### GOAL OF THE EXERCISE
Only the lines from the beginning of the entries through the one with "Autoturisme" should be written out, please, exactly and without any pictures.

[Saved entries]
╭──
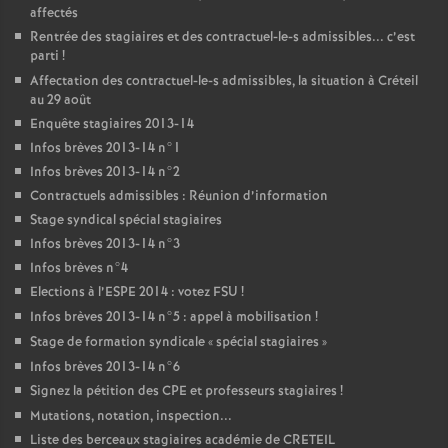
affectés
Rentrée des stagiaires et des contractuel-le-s admissibles... c’est
parti
!
Affectation des contractuel-le-s admissibles, la situation à Créteil
au 29 août
Enquête stagiaires 2013-14
Infos brèves 2013-14 n°1
Infos brèves 2013-14 n°2
Contractuels admissibles : Réunion d’information
Stage syndical spécial stagiaires
Infos brèves 2013-14 n°3
Infos brèves n°4
Elections à l’
ESPE
2014 : votez
FSU
!
Infos brèves 2013-14 n°5 : appel à mobilisation
!
Stage de formation syndicale «
spécial stagiaires
»
Infos brèves 2013-14 n°6
Signez la pétition des
CPE
et professeurs stagiaires
!
Mutations, notation, inspection...
Liste des berceaux stagiaires académie de
CRETEIL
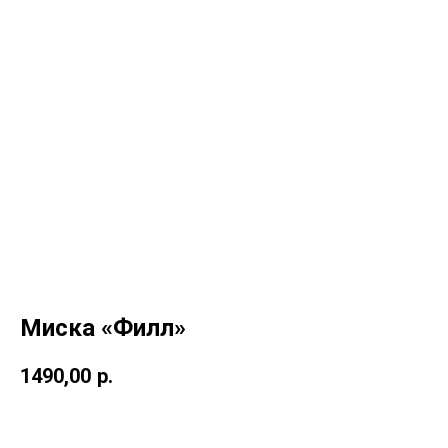
Миска «Филл»
1490,00
р.
В корзину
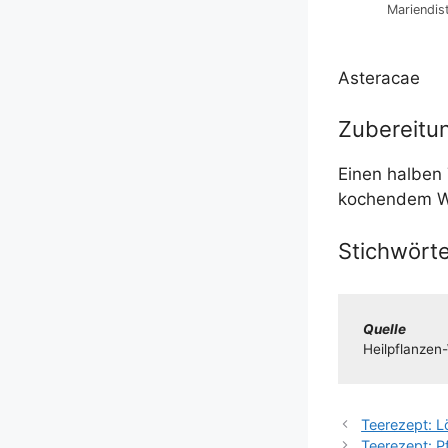
Mari­en­dis­
Asteracae
Zubereitu
Einen hal­ben T
kochen­dem Wa
Stichwörte
Quel­le
Heil­pflan­­ze
Teerezept: 
Teerezept: P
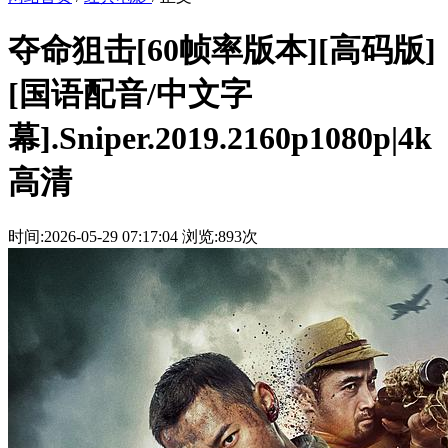
夺命狙击[60帧率版本][高码版]
[国语配音/中文字
幕].Sniper.2019.2160p1080p|4k
高清
时间:2026-05-29 07:17:04
浏览:893次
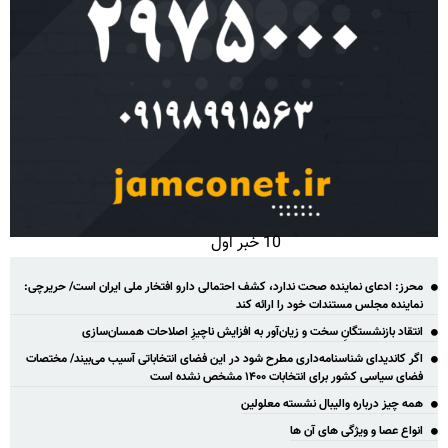
10 خبر اول
محرز: ادعای نماینده صحت ندارد، کشف احتمالی دارو افتخار ملی ایران است/ حریرچی:
نماینده مجلس مستندات خود را ارائه کند
انتقاد بازنشستگانِ سخت و زیان‌آور به افزایش ناچیزِ اصلاحات همسان‌سازی
اگر کاندیدای شناسنامه‌‎داری مطرح شود در این فضای انتخاباتی آسیب می‌بیند/ مختصات
فضای سیاسی کشور برای انتخابات ۱۴۰۰ مشخص نشده است
همه چیز درباره والیبال نشسته معلولین
انواع عصا و ویژگی های آن ها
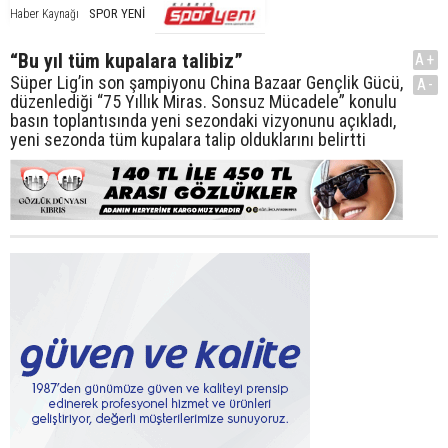
SPOR YENİ
Haber Kaynağı
“Bu yıl tüm kupalara talibiz”
A+
Süper Lig’in son şampiyonu China Bazaar Gençlik Gücü,
A-
düzenlediği “75 Yıllık Miras. Sonsuz Mücadele” konulu
basın toplantısında yeni sezondaki vizyonunu açıkladı,
yeni sezonda tüm kupalara talip olduklarını belirtti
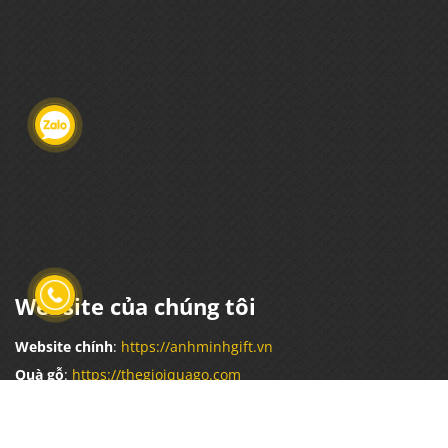
Website của chúng tôi
Website chính
:
https://anhminhgift.vn
Quà gỗ
:
https://thegioiquago.com
Hàng nhập khẩu
:
https://quatangnhapkhau.com
Quà tết:
https://quatethamper.com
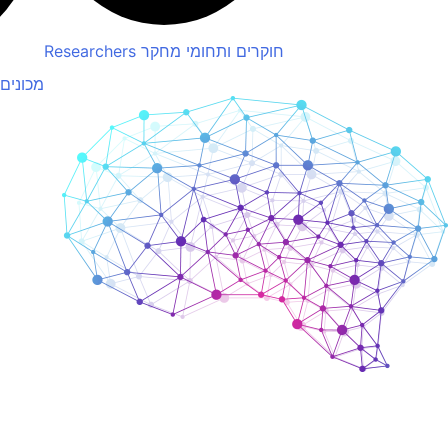
חוקרים ותחומי מחקר
Researchers
מכונים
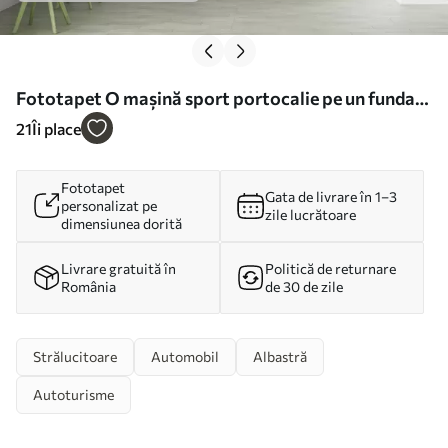
Fototapet O mașină sport portocalie pe un fundal
gri de drum schițat printre munți și brazi. Pentru a
21
Îi place
decora camera unui băiat Nr. w00954
Fototapet
Gata de livrare în 1–3
personalizat pe
zile lucrătoare
dimensiunea dorită
Livrare gratuită în
Politică de returnare
România
de 30 de zile
Strălucitoare
Automobil
Albastră
Autoturisme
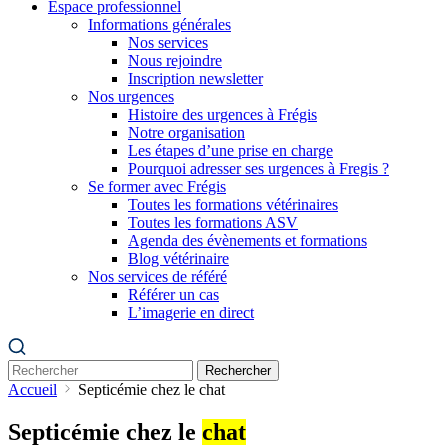
Espace professionnel
Informations générales
Nos services
Nous rejoindre
Inscription newsletter
Nos urgences
Histoire des urgences à Frégis
Notre organisation
Les étapes d’une prise en charge
Pourquoi adresser ses urgences à Fregis ?
Se former avec Frégis
Toutes les formations vétérinaires
Toutes les formations ASV
Agenda des évènements et formations
Blog vétérinaire
Nos services de référé
Référer un cas
L’imagerie en direct
Rechercher
Accueil
Septicémie chez le chat
Septicémie chez le
chat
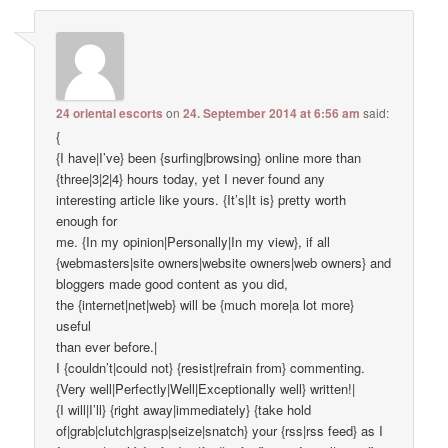
24 oriental escorts
on
24. September 2014 at 6:56 am
said:
{
{I have|I’ve} been {surfing|browsing} online more than
{three|3|2|4} hours today, yet I never found any
interesting article like yours. {It’s|It is} pretty worth
enough for
me. {In my opinion|Personally|In my view}, if all
{webmasters|site owners|website owners|web owners} and
bloggers made good content as you did,
the {internet|net|web} will be {much more|a lot more}
useful
than ever before.|
I {couldn’t|could not} {resist|refrain from} commenting.
{Very well|Perfectly|Well|Exceptionally well} written!|
{I will|I’ll} {right away|immediately} {take hold
of|grab|clutch|grasp|seize|snatch} your {rss|rss feed} as I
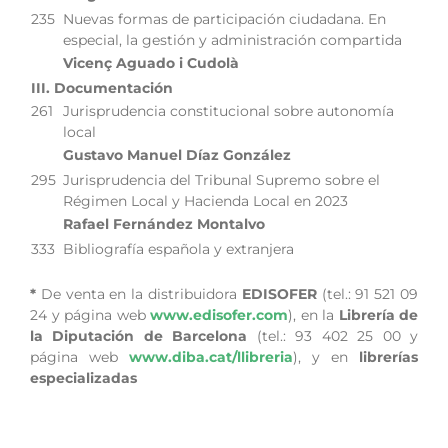
235
Nuevas formas de participación ciudadana. En
especial, la gestión y administración compartida
Vicenç Aguado i Cudolà
III. Documentación
261
Jurisprudencia constitucional sobre autonomía
local
Gustavo Manuel Díaz González
295
Jurisprudencia del Tribunal Supremo sobre el
Régimen Local y Hacienda Local en 2023
Rafael Fernández Montalvo
333
Bibliografía española y extranjera
*
De venta en la distribuidora
EDISOFER
(tel.: 91 521 09
24 y página web
www.edisofer.com
), en la
Librería de
la Diputación de Barcelona
(tel.: 93 402 25 00 y
página web
www.diba.cat/llibreria
), y en
librerías
especializadas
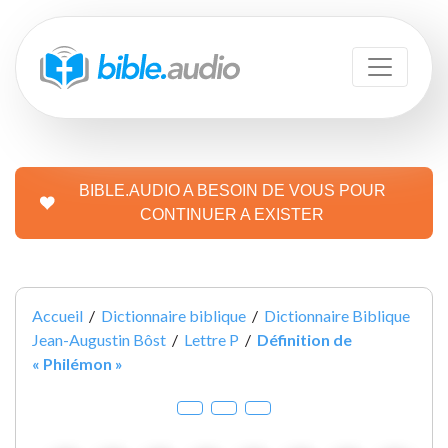
BIBLE.AUDIO A BESOIN DE VOUS POUR
CONTINUER A EXISTER
Accueil
/
Dictionnaire biblique
/
Dictionnaire Biblique
Jean-Augustin Bôst
/
Lettre P
/
Définition de
« Philémon »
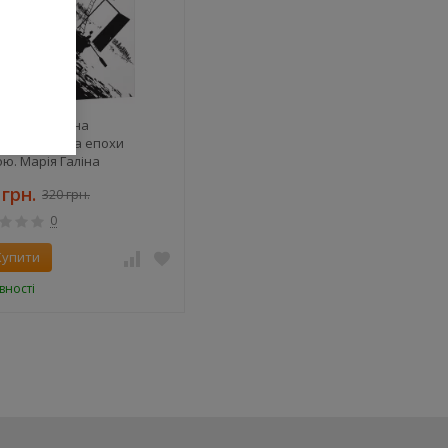
 Глуша. Сумна
астична сага епохи
ою. Марія Галіна
 грн.
320 грн.
0
Купити
вності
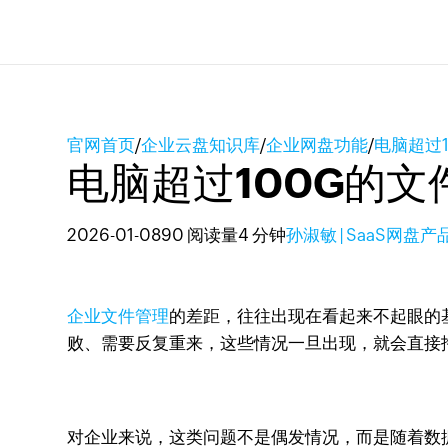
官网首页
/
企业云盘知识库
/
企业网盘功能
/
电脑超过
电脑超过100G的
2026-01-08
90 阅读量
4 分钟
孙淑敏 | SaaS网盘
企业文件管理
的差距，往往出现在看起来不起眼的
败、需要反复重来，这些情况一旦出现，就会直接
对企业来说，这类问题不是偶发情况，而是随着数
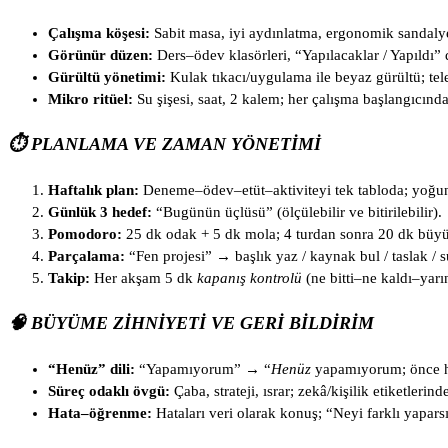
Çalışma köşesi:
Sabit masa, iyi aydınlatma, ergonomik sandalye;
Görünür düzen:
Ders–ödev klasörleri, “Yapılacaklar / Yapıldı” 
Gürültü yönetimi:
Kulak tıkacı/uygulama ile beyaz gürültü; tele
Mikro ritüel:
Su şişesi, saat, 2 kalem; her çalışma başlangıcında
⏱️ PLANLAMA VE ZAMAN YÖNETIMI
Haftalık plan:
Deneme–ödev–etüt–aktiviteyi tek tabloda; yoğun 
Günlük 3 hedef:
“Bugünün üçlüsü” (ölçülebilir ve bitirilebilir).
Pomodoro:
25 dk odak + 5 dk mola; 4 turdan sonra 20 dk büy
Parçalama:
“Fen projesi” → başlık yaz / kaynak bul / taslak / 
Takip:
Her akşam 5 dk
kapanış kontrolü
(ne bitti–ne kaldı–yarı
🧠 BÜYÜME ZIHNIYETI VE GERI BILDIRIM
“Henüz” dili:
“Yapamıyorum” → “
Henüz
yapamıyorum; önce h
Süreç odaklı övgü:
Çaba, strateji, ısrar; zekâ/kişilik etiketlerind
Hata–öğrenme:
Hataları veri olarak konuş; “Neyi farklı yaparsı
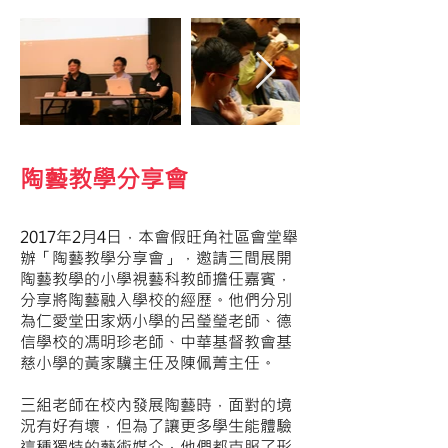
陶藝教學分享會
2017年2月4日，本會假旺角社區會堂舉
辦「陶藝教學分享會」，邀請三間展開
陶藝教學的小學視藝科教師擔任嘉賓，
分享將陶藝融入學校的經歷。他們分別
為仁愛堂田家炳小學的呂瑩瑩老師、德
信學校的馮明珍老師、中華基督教會基
慈小學的黃家驥主任及陳佩菁主任。
三組老師在校內發展陶藝時，面對的境
況有好有壞，但為了讓更多學生能體驗
這種獨特的藝術媒介，他們都克服了形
╰──
### PROBLEM SOLUTION
affectés
Rentrée des stagiaires et des contractuel-le-s admissibles... c’est
parti
!
Affectation des contractuel-le-s admissibles, la situation à Créteil
au 29 août
Enquête stagiaires 2013-14
Infos brèves 2013-14 n°1
Infos brèves 2013-14 n°2
Contractuels admissibles : Réunion d’information
Stage syndical spécial stagiaires
Infos brèves 2013-14 n°3
Infos brèves n°4
Elections à l’
ESPE
2014 : votez
FSU
!
Infos brèves 2013-14 n°5 : appel à mobilisation
!
Stage de formation syndicale «
spécial stagiaires
»
Infos brèves 2013-14 n°6
Signez la pétition des
CPE
et professeurs stagiaires
!
Mutations, notation, inspection...
Liste des berceaux stagiaires académie de
CRETEIL
Миска «Филл»
1490,00
р.
В корзину
Mari­en­dis­
Asteracae
Zubereitu
Einen hal­ben T
kochen­dem Wa
Stichwörte
Quel­le
Heil­pflan­­ze
Teerezept: 
Teerezept: P
夺命狙击[60帧率版本][高码版]
[国语配音/中文字
幕].Sniper.2019.2160p1080p|4k
高清
时间:2026-05-29 07:17:04
浏览:893次
10 خبر اول
محرز: ادعای نماینده صحت ندارد، کشف احتمالی دارو افتخار ملی ایران است/ حریرچی:
نماینده مجلس مستندات خود را ارائه کند
انتقاد بازنشستگانِ سخت و زیان‌آور به افزایش ناچیزِ اصلاحات همسان‌سازی
اگر کاندیدای شناسنامه‌‎داری مطرح شود در این فضای انتخاباتی آسیب می‌بیند/ مختصات
فضای سیاسی کشور برای انتخابات ۱۴۰۰ مشخص نشده است
همه چیز درباره والیبال نشسته معلولین
انواع عصا و ویژگی های آن ها
SPOR YENİ
Haber Kaynağı
“Bu yıl tüm kupalara talibiz”
A+
Süper Lig’in son şampiyonu China Bazaar Gençlik Gücü,
A-
düzenlediği “75 Yıllık Miras. Sonsuz Mücadele” konulu
basın toplantısında yeni sezondaki vizyonunu açıkladı,
yeni sezonda tüm kupalara talip olduklarını belirtti
Website của chúng tôi
Website chính
:
https://anhminhgift.vn
Quà gỗ
:
https://thegioiquago.com
Hàng nhập khẩu
:
https://quatangnhapkhau.com
Quà tết:
https://quatethamper.com
חוקרים ותחומי מחקר
Researchers
מכונים
Fototapet O mașină sport portocalie pe un fundal
gri de drum schițat printre munți și brazi. Pentru a
21
Îi place
decora camera unui băiat Nr. w00954
Fototapet
Gata de livrare în 1–3
personalizat pe
zile lucrătoare
dimensiunea dorită
Livrare gratuită în
Politică de returnare
România
de 30 de zile
Strălucitoare
Automobil
Albastră
Autoturisme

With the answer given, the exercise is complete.